What Is A CV? [Definition, Element, Writing Tips, and Examples]

Created by Cake

When job seekers are applying for a job role, they might be asked to submit a resume or a CV. The main differences between a CV and a resume are length, purpose, and their content structure. In some cases, resume and CV can be used interchangeably. Nevertheless, for most job applicants, it’s better to learn the difference between the two.

American CVs are used primarily for academic, education, scientific, medical, or research fields. A CV, in those cases, focuses on delivering the subject’s credentials. The term “resume”, on the other hand, is specified for workplace and job applications to show a person’s career experience in the U.S.

In European countries, South America, and New Zealand, however, both “CV” and “resume” can mean the same thing. They are both used for job applications and can be used conversely. As for South Asia, Australia, and Philippines, “resume” is more commonly used compared to a “CV”. A “CV for job application” essentially means the same as a resume.

💡Tip: Use online CV makers such as Cake to create, design, or choose a CV template to save your time!

What is a CV?

What does “CV” stand for? 

“CV” is the abbreviation for Curriculum Vitae, which is an official document usually intended for academic purposes. “Curriculum vitae” is the Latin for "course of life". 
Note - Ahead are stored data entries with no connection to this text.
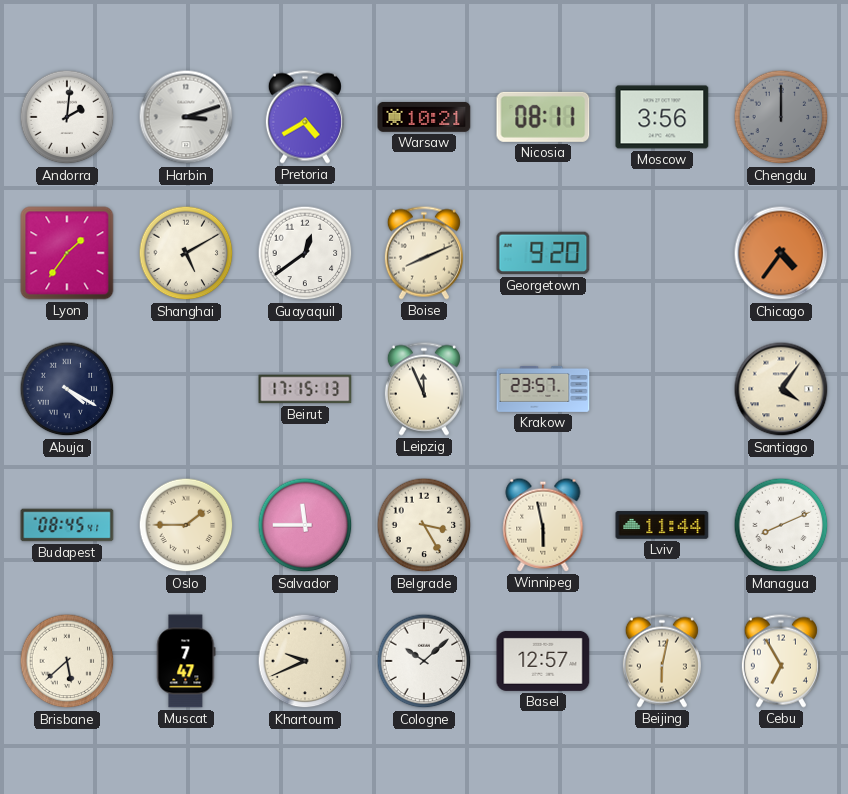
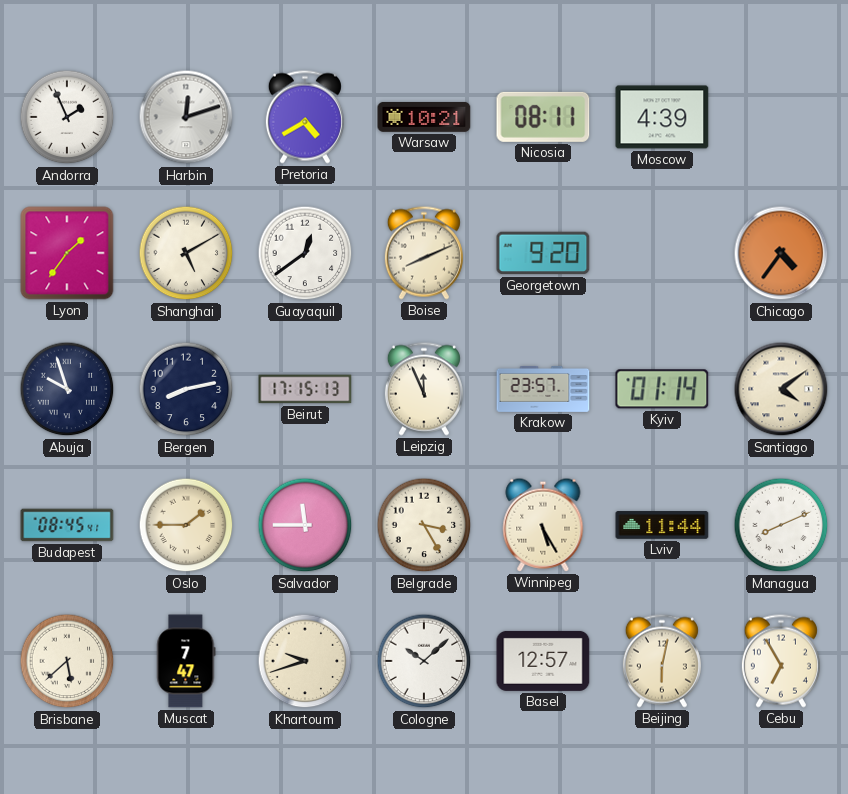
Andorra: 2:01 -> 1:56
Harbin: 3:12 -> 12:12
Moscow: 3:56 -> 4:39
Chengdu: 12:00 -> none
Abuja: 4:20 -> 9:57
Bergen: none -> 8:13
Kyiv: none -> 01:14
Santiago: 4:06 -> 4:09
Winnipeg: 5:58 -> 5:25
Khartoum: 9:41 -> 9:42
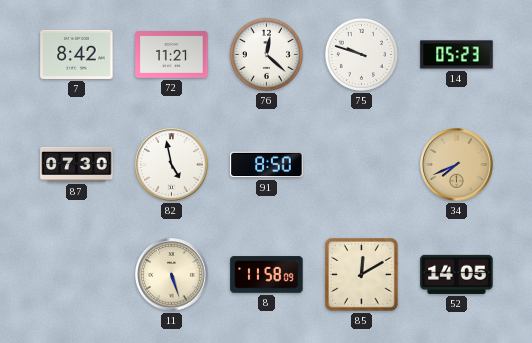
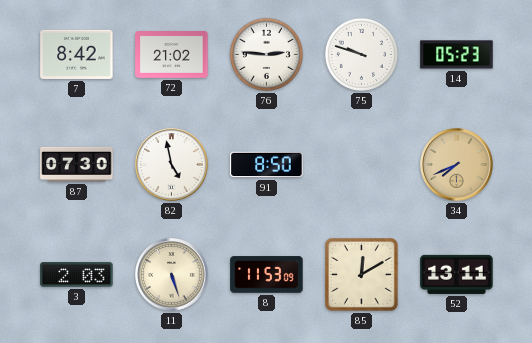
72: 11:21 -> 21:02
76: 12:22 -> 2:46
3: none -> 2:03
8: 11:58 -> 11:53
52: 14:05 -> 13:11
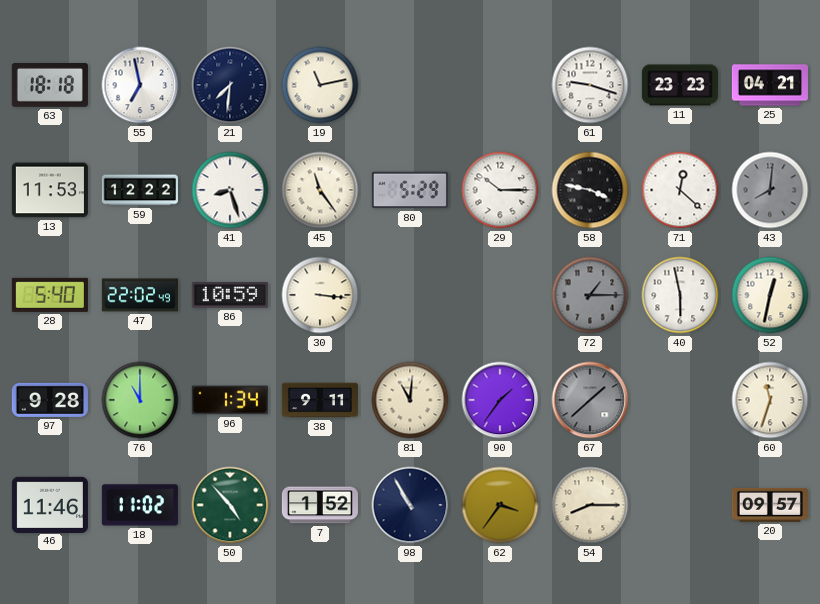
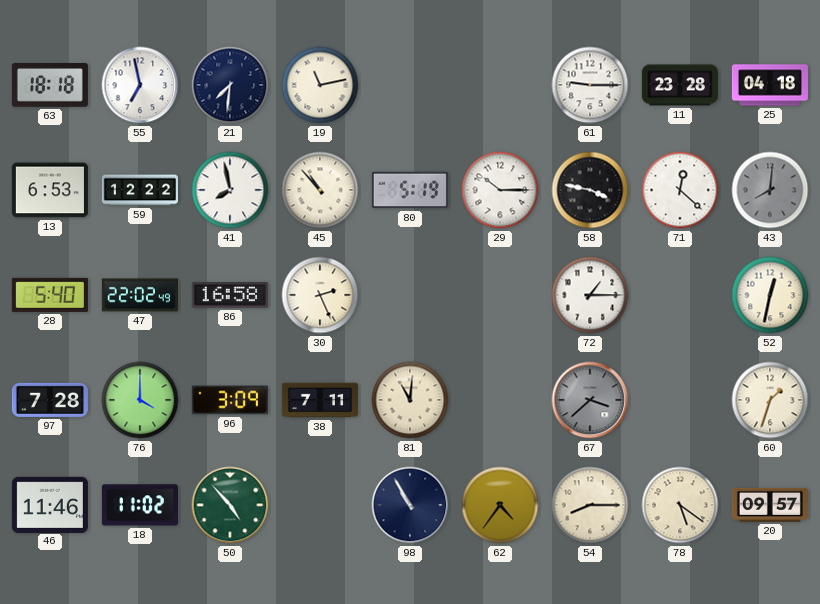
61: 9:18 -> 9:15
11: 23:23 -> 23:28
25: 04:21 -> 04:18
13: 11:53 -> 6:53
41: 8:27 -> 7:58
45: 11:24 -> 10:53
80: 5:29 -> 5:19
86: 10:59 -> 16:58
30: 3:16 -> 2:26
72 dial: grey -> white
40: 5:58 -> none
97: 9:28 -> 7:28
76: 11:00 -> 4:00
96: 1:34 -> 3:09
38: 9:11 -> 7:11
90: 1:36 -> none
67: 1:38 -> 3:38
60: 11:33 -> 1:33
7: 1:52 -> none
62: 3:36 -> 4:36
78: none -> 5:21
In academics, a CV contains detailed information regarding your education background, degrees, teaching experience, award, research papers, conferences, and publications. 

In general usage, a CV refers to the document that summarizes your work history, qualifications, personal information, and education. It is typically used to screen job candidates before an interview.

What to include in a CV?

As CVs have academic concerns for credential, what to put on a CV will be different from a resume. 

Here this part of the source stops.